For the Bruins, the embarrassment of the 2010 post-season is long behind them. In their semi-finals series against the Philadelphia Flyers, they embarked on a collapse of epic proportions, coughing up a 3-0 series lead, including a 3-0 goals advantage in game 7 to limp into the post-season. This year, gritty performances and a whole lot of hard work have landed them in the finals.

For the Canucks, well… they’ve come from a virtual no-man’s land to take the President’s Trophy for the best record during the regular season and, for the most part, cruise through the post-season much the way many so-called experts expected.

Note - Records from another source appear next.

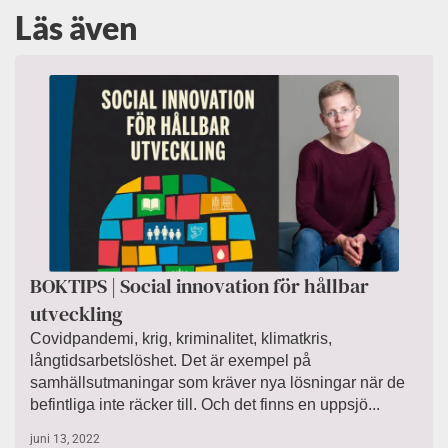
Läs även
BOKTIPS | Social innovation för hållbar
utveckling
Covidpandemi, krig, kriminalitet, klimatkris,
långtidsarbetslöshet. Det är exempel på
samhällsutmaningar som kräver nya lösningar när de
befintliga inte räcker till. Och det finns en uppsjö...
juni 13, 2022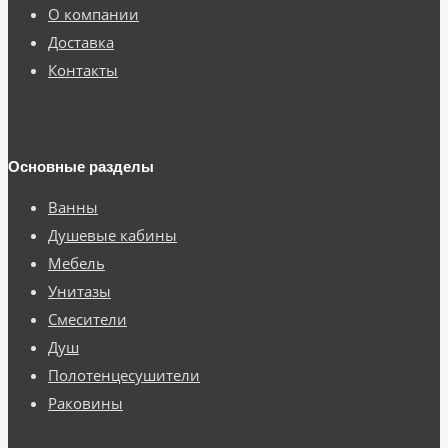
О компании
Доставка
Контакты
Основные разделы
Ванны
Душевые кабины
Мебель
Унитазы
Смесители
Душ
Полотенцесушители
Раковины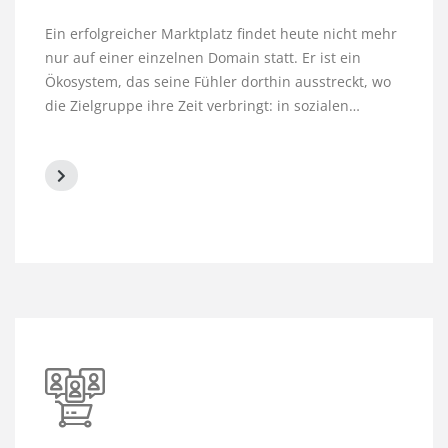
Ein erfolgreicher Marktplatz findet heute nicht mehr
nur auf einer einzelnen Domain statt. Er ist ein
Ökosystem, das seine Fühler dorthin ausstreckt, wo
die Zielgruppe ihre Zeit verbringt: in sozialen…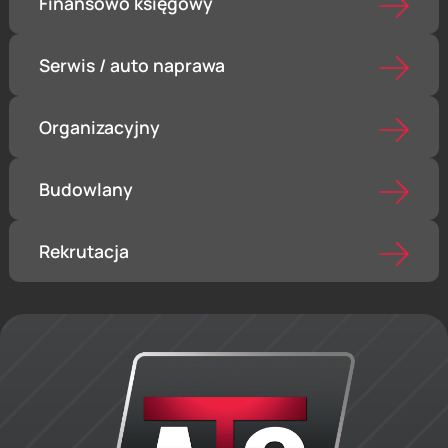
Finansowo księgowy
Serwis / auto naprawa
Organizacyjny
Budowlany
Rekrutacja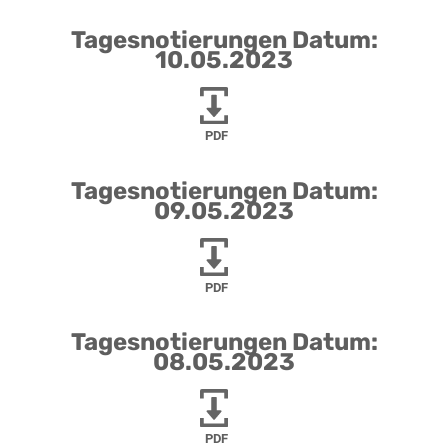
Tagesnotierungen Datum:
10.05.2023
PDF
Tagesnotierungen Datum:
09.05.2023
PDF
Tagesnotierungen Datum:
08.05.2023
PDF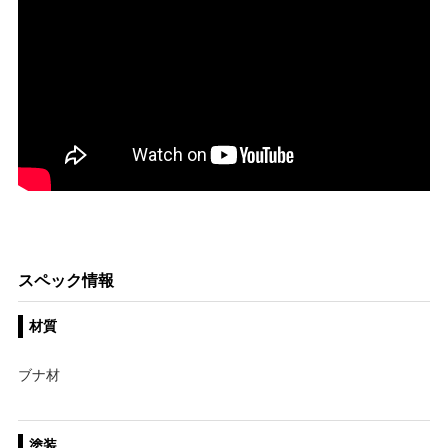
スペック情報
材質
ブナ材
塗装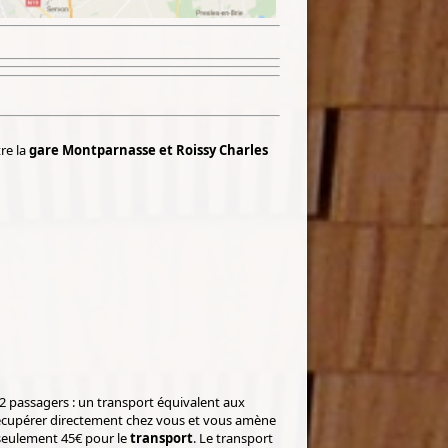
re la
gare Montparnasse et Roissy Charles
2 passagers : un transport équivalent aux
récupérer directement chez vous et vous amène
 seulement 45€ pour le
transport
. Le transport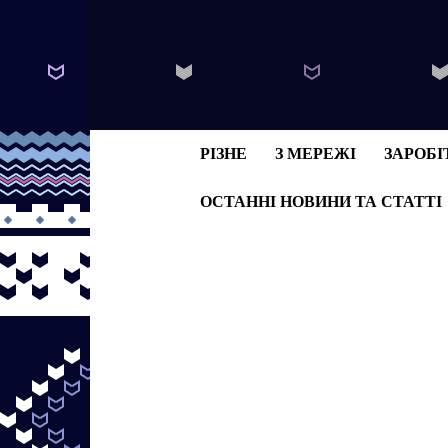
РІЗНЕ
З МЕРЕЖІ
ЗАРОБІ
ОСТАННІ НОВИНИ ТА СТАТТІ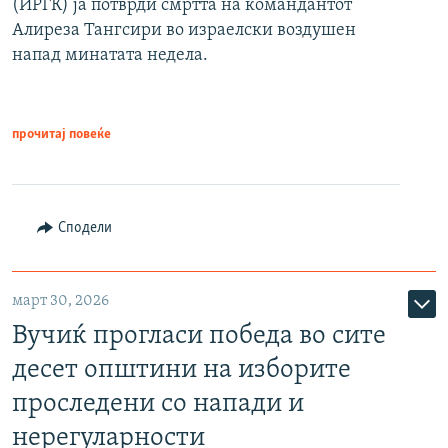
(ИРГК) ја потврди смртта на командантот
Алиреза Тангсири во израелски воздушен
напад минатата недела.
прочитај повеќе
Сподели
март 30, 2026
Вучиќ прогласи победа во сите
десет општини на изборите
проследени со напади и
нерегуларности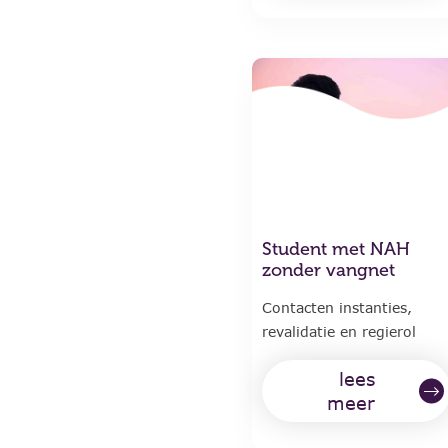
Student met NAH
zonder vangnet
Contacten instanties,
revalidatie en regierol
lees
meer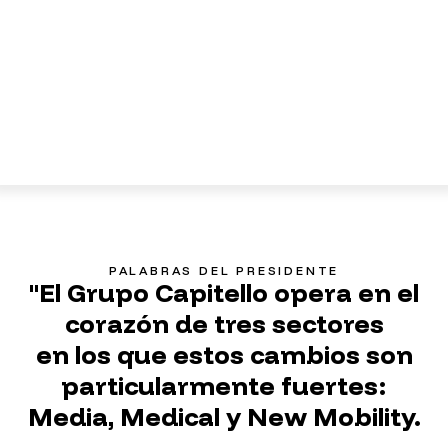
PALABRAS DEL PRESIDENTE
"El Grupo Capitello opera en el
corazón de tres sectores
en los que estos cambios son
particularmente fuertes:
Media, Medical y New Mobility.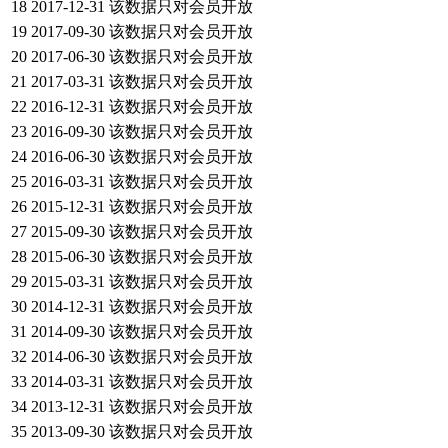
18
2017-12-31
该数据只对会员开放
19
2017-09-30
该数据只对会员开放
20
2017-06-30
该数据只对会员开放
21
2017-03-31
该数据只对会员开放
22
2016-12-31
该数据只对会员开放
23
2016-09-30
该数据只对会员开放
24
2016-06-30
该数据只对会员开放
25
2016-03-31
该数据只对会员开放
26
2015-12-31
该数据只对会员开放
27
2015-09-30
该数据只对会员开放
28
2015-06-30
该数据只对会员开放
29
2015-03-31
该数据只对会员开放
30
2014-12-31
该数据只对会员开放
31
2014-09-30
该数据只对会员开放
32
2014-06-30
该数据只对会员开放
33
2014-03-31
该数据只对会员开放
34
2013-12-31
该数据只对会员开放
35
2013-09-30
该数据只对会员开放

At even strength, both sides have plenty of star-power, fire-power, power-power, whatever it is you want to call it. Plenty of goal-scoring capability on multiple lines means that our two highly touted goaltenders will see their fair share of rubber blasted their way. Vancouver’s Sedin twins, Daniel and Henrik have certainly heated up after a lackluster start to the playoffs. Rookie, Ryan Kessler is among post-season scoring leaders. Alexandre Burrons and Christian Erhoff round out the top scorers for the Canucks. The Boston Bruins bring the likes of David Krejci and Nathan Horton, both Top 6 in scoring during the 2011 post-season to bear on Roberto Luongo. As if that wasn’t enough, four of the top 12 scoring post-season players include Bruins when you throw in Patrice Bergeron and Mighty Joe Thornton.

On the special teams, the Boston Bruins have made this far while having a pathetic power play scoring only 8.2% of the time. It’s truly a wonder that they’ve made it this far without a power play. They could literally double their power play output and still be very near the basement for the entire post-season. On the penalty kill, both teams are right around the 80% mark. What’s the difference-maker here? Vancouver Canucks sporting a lofty 28.3% power play scoring rate.

With things being so close in goaltending and equally close in offensive and even defensive prowess, I keep falling back to the special teams on this one. With both teams committing about the same number of penalties in the same number of games, I can’t help but take a look at the huge difference between the teams on the power play. It’s hard to imagine that the Boston Bruins are suddenly going to find the mark during the hot glare of the Stanley Cup Finals spotlights.

Therefore, I will anoint the Vancouver Canucks the 2011 Stanley Cup Champions and believe that they will do it in 6-games.